WORK INSTRUCTION: Across the records, count every line that includes "January" and give the number by itself.

......

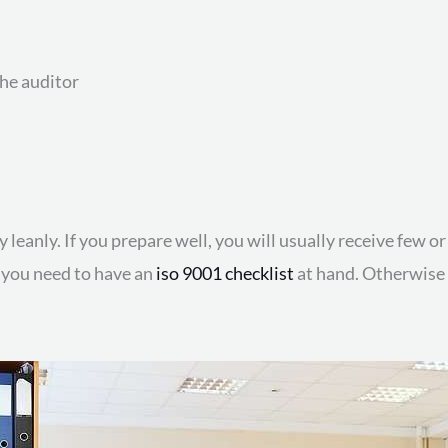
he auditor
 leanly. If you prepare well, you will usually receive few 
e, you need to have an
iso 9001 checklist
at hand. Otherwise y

......

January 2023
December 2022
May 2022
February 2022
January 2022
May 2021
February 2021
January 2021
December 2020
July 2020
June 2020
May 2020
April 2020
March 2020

......

SOLUTION BELOW: 3